Hudson Riverkeeper has brought more than 300 successful
legal actions against polluters, forcing them to spend more
than $2 billion on remediation of the river.
The
Hudson River was a national joke in 1966. Today, the Hudson
is an international model for ecosystem protection. The
miraculous resurrection of the Hudson has inspired the creation
of Riverkeepers throughout the world. In 1998, the Waterkeeper
Alliance.an umbrella organization of all the Riverkeepers,
Baykeepers, Soundkeepers, Creekkeepers, and Lakekeepers
in the world.was formed. There are now 120 Keepers on Earth.
There are Keepers in Canada, Mexico, Costa Rica, Belize,
Columbia, England, Czech Republic, and Australia.
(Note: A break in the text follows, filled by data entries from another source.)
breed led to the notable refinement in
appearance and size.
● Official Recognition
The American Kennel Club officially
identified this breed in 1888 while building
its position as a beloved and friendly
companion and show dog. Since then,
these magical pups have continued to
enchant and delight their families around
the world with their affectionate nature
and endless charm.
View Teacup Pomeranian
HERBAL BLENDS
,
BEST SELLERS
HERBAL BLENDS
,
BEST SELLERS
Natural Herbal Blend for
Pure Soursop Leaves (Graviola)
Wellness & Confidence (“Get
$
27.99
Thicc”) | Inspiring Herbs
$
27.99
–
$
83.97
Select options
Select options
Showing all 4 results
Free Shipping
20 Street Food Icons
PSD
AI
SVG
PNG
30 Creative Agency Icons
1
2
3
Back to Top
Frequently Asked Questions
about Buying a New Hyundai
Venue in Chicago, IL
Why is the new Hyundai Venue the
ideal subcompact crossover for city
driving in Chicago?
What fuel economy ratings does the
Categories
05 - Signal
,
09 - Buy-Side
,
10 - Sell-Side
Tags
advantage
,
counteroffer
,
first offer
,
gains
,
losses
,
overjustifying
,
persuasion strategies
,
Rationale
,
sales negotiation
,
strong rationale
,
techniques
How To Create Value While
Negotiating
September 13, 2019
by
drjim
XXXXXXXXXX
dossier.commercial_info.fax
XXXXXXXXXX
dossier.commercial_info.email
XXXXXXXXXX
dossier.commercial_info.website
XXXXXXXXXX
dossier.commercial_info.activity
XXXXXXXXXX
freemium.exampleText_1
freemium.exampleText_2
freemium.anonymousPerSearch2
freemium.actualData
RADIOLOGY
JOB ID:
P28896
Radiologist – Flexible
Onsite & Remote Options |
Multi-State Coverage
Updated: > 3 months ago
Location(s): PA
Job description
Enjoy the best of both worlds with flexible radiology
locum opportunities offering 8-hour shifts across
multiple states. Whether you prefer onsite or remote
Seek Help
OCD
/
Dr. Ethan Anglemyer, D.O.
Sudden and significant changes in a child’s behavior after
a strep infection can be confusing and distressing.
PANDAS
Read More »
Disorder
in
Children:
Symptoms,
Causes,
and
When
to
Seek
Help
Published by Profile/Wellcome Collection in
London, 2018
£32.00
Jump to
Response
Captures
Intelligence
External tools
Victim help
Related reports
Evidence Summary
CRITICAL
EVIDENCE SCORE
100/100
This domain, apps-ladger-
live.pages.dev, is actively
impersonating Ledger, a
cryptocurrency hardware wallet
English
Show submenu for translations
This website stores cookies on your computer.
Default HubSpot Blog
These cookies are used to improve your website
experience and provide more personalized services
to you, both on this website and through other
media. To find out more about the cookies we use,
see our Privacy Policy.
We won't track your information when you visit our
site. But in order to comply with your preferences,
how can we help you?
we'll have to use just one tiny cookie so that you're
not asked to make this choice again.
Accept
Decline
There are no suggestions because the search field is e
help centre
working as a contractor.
All are
grassroots, local groups. The Waterkeeper Alliance licenses
them to get started. (They have to get the license; a patrol
boat; a full-time, paid Keeper; and they have to be willing
to sue polluters.)
Today,
Waterkeepers aggressively fight for purer rivers and waterways
with the belief that cleaner water yields stronger communities.
They know that an investment in the environment is not a
diminishment of a nation's wealth; it an investment in a
country's vital infrastructure. They also know that if we
don't return to our children something that is roughly the
equivalent of what we received, they'll have the right to
ask us some really difficult questions. As the Lakota proverb
says, "We did not inherit this planet from our ancestors.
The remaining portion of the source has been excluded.